Para tersangka masing-masing berinisial SI (60), PO (61), dan BN (30). Ketiganya merupakan warga Kabupaten Mukomuko yang diamankan dalam operasi penertiban terpadu Satgas PKH Bengkulu.

Operasi tersebut melibatkan unsur lintas instansi, mulai dari TNI, Polri, Dinas Kehutanan, Kejaksaan, hingga Badan Pertanahan Nasional (BPN), sebagai bagian dari upaya pemerintah menertibkan penguasaan kawasan hutan secara ilegal.

Atas perbuatannya, para tersangka dijerat Pasal 78 ayat (3) juncto Pasal 50 ayat (2) huruf a Undang-Undang Nomor 41 Tahun 1999 tentang Kehutanan, sebagaimana telah diubah dalam Undang-Undang Nomor 6 Tahun 2023 tentang Cipta Kerja, serta juncto Pasal 55 ayat (1) ke-1 Kitab Undang-Undang Hukum Pidana (KUHP).

Jaksa Penuntut Umum Kejaksaan Tinggi Bengkulu, Lucky Selvanno Marigo, mengatakan pelimpahan tersebut merupakan tahap II, setelah berkas perkara dinyatakan lengkap atau P21 oleh jaksa.

“Karena locus delicti berada di wilayah Kabupaten Mukomuko, maka penanganan perkara ini dilimpahkan ke Kejaksaan Negeri Mukomuko untuk proses hukum selanjutnya,” kata Lucky, didampingi penyidik Satgas PKH Bengkulu.

Ia menambahkan, penanganan perkara ini telah disesuaikan dengan penerapan KUHP terbaru, sehingga seluruh tahapan proses hukum dilakukan berdasarkan ketentuan peraturan perundang-undangan yang berlaku saat ini.

Sementara itu, Kepala Seksi Tindak Pidana Umum Kejaksaan Negeri Mukomuko, Lisda Haryanti, membenarkan pihaknya telah menerima pelimpahan tiga tersangka kasus perambahan HPT tersebut.

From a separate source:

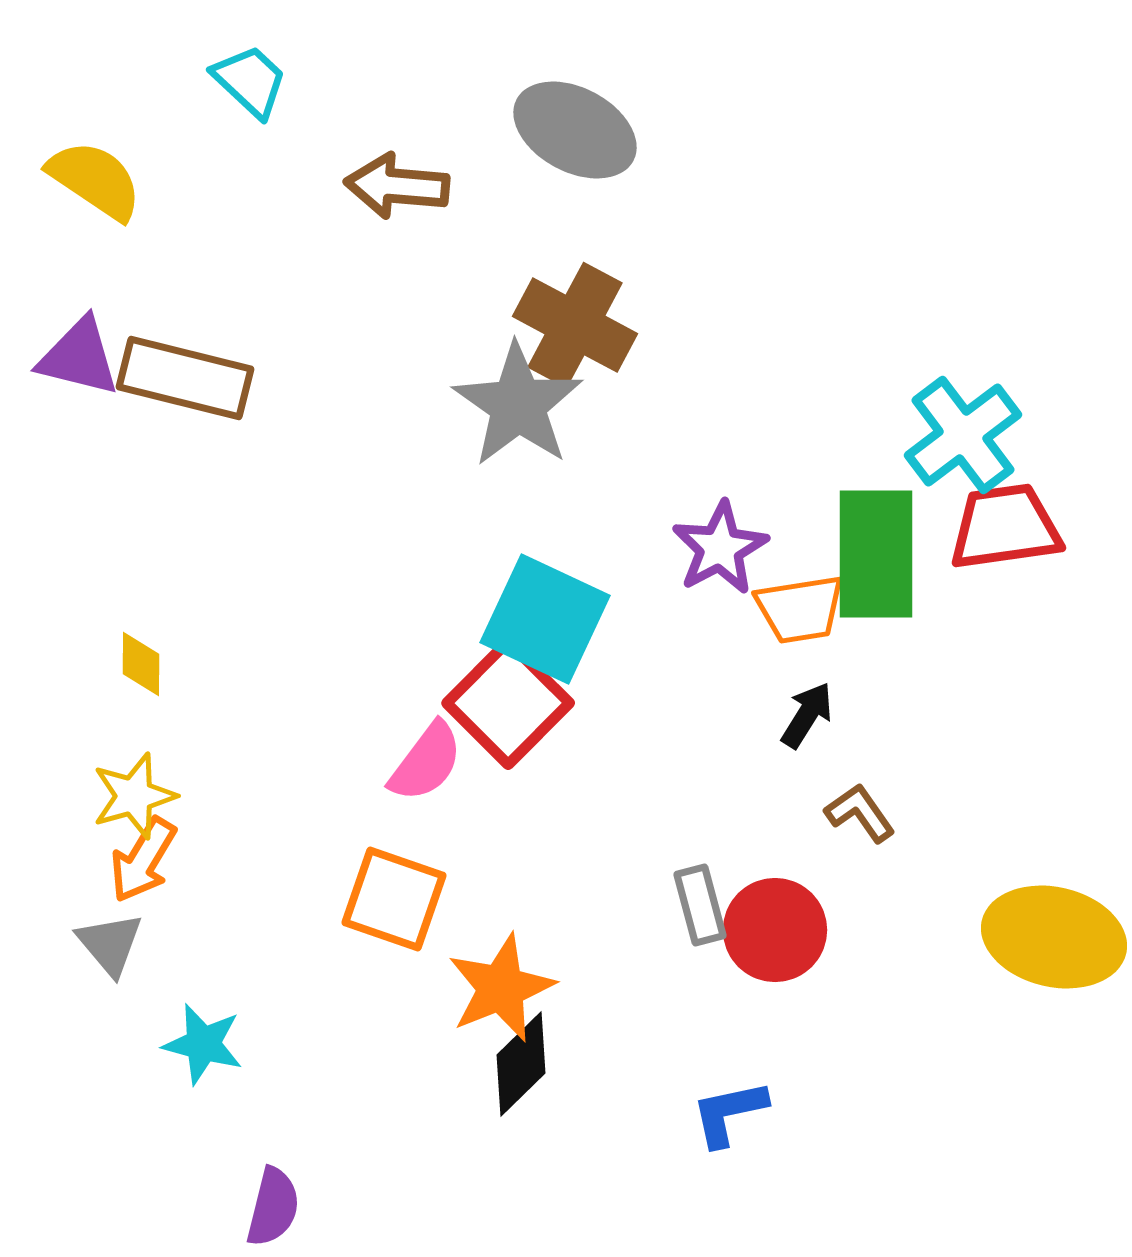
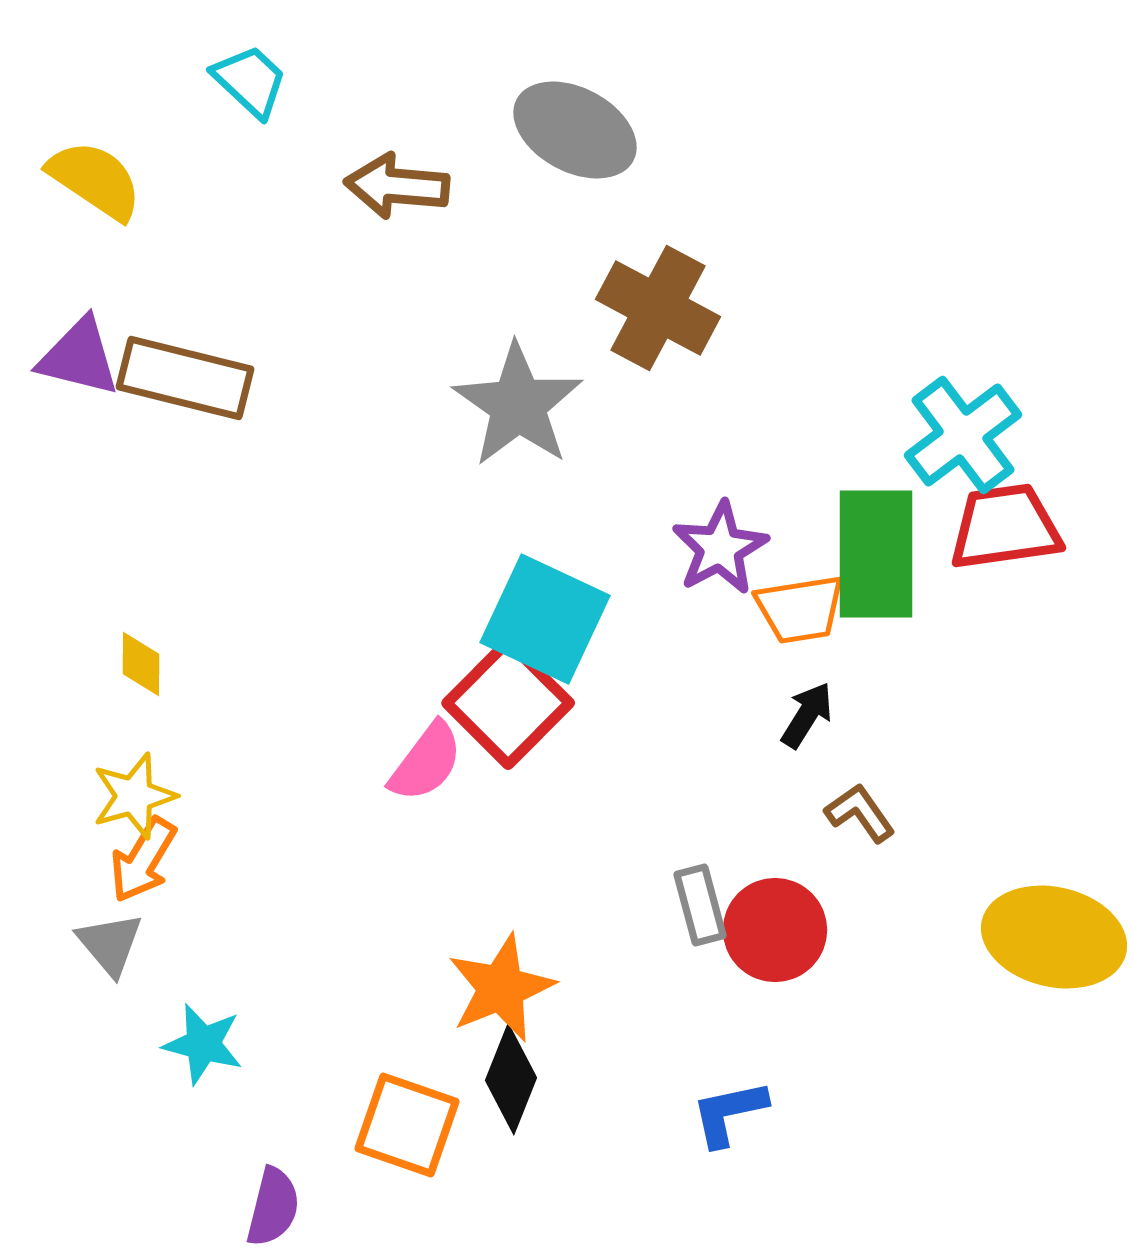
brown cross: moved 83 px right, 17 px up
orange square: moved 13 px right, 226 px down
black diamond: moved 10 px left, 15 px down; rotated 24 degrees counterclockwise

“Setelah diterima, jaksa akan segera menyusun surat dakwaan dan menyiapkan pelimpahan perkara ke pengadilan,” ujar Lisda.

Ia menegaskan, para tersangka tetap akan diproses menggunakan ketentuan pidana kehutanan yang dikombinasikan dengan Undang-Undang Cipta Kerja serta disesuaikan dengan ketentuan KUHP yang baru.

Dengan masuknya perkara ini ke tahap penuntutan, diharapkan penegakan hukum terhadap perambahan kawasan hutan dapat memberikan efek jera sekaligus menjadi peringatan tegas bagi pihak lain agar tidak melakukan penguasaan dan pengelolaan ilegal di kawasan hutan negara.